On Thursday, Bitcoin mining giant MARA Holdings (NASDAQ: MARA) announced that it had successfully closed a $1 billion convertible senior notes offering on November 20, 2024. The offering includes an additional $150 million in notes issued when initial purchasers exercised their full 13-day option on November 19.

The zero-interest convertible senior notes, maturing March 1, 2030, were sold privately to qualified institutional buyers under Rule 144A of the Securities Act. After deducting purchasers’ discounts and commissions, MARA netted approximately $980 million from the sale.

The company has outlined specific plans for the proceeds, allocating $199 million to repurchase $212 million of its existing 2026 convertible notes through private negotiations. The remaining funds will be used to acquire additional bitcoin and support general corporate purposes, including working capital, strategic acquisitions, asset expansion, and debt repayment.

These senior notes come with distinct features. While they won’t bear regular interest or accrete in principal amount, MARA may pay special interest semi-annually, beginning March 1, 2025, if it fails to meet reporting obligations or under specific circumstances.

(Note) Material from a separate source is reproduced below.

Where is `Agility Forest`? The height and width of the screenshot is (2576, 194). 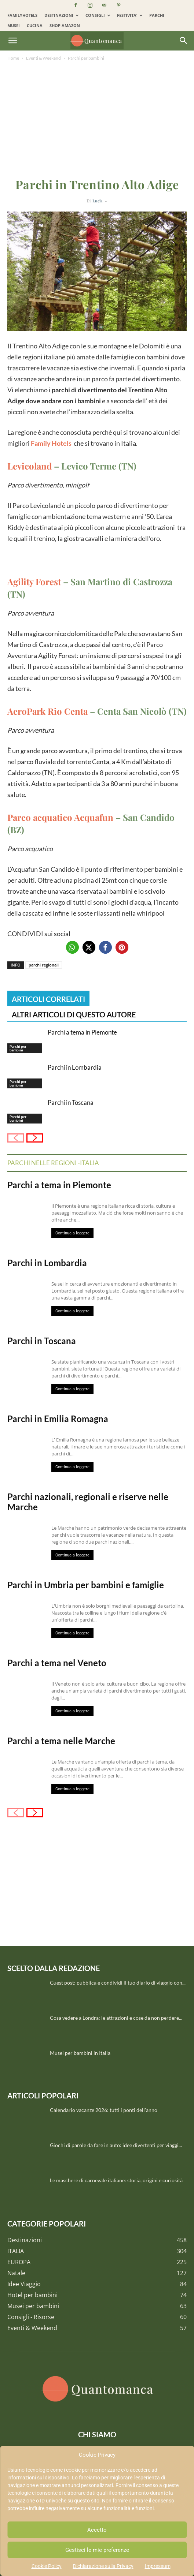 Agility Forest is located at coordinates (34, 581).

The company maintains the right to redeem the notes after March 5, 2028, at 100% of principal value, provided MARA’s stock price stays at least 130% above the conversion price for a specified period and minimum outstanding notes of $75 million remain.

Noteholders have conversion options and protective provisions. They can require MARA to repurchase their notes on December 1, 2027, or upon fundamental company changes. The notes are convertible into cash, MARA common stock, or a combination at the company’s discretion. The initial conversion rate is 38.5902 shares per $1,000 of notes, setting the conversion price at $25.9133 per share – representing a 42.5% premium over MARA’s volume-weighted average price of $18.1848 on November 18.

The transaction could significantly impact MARA’s stock trading patterns. The company warned that holders of the existing 2026 convertible notes who agree to the repurchase may need to adjust their hedge positions by purchasing MARA common stock or engaging in derivative transactions. This activity could substantially affect the stock’s market price, particularly given its historical trading volumes, and potentially influence the new notes’ effective conversion price.

The notes and any resulting common stock issuances haven’t been registered under the Securities Act or other jurisdictions’ securities laws, limiting their sale to qualified institutional buyers under exemption provisions.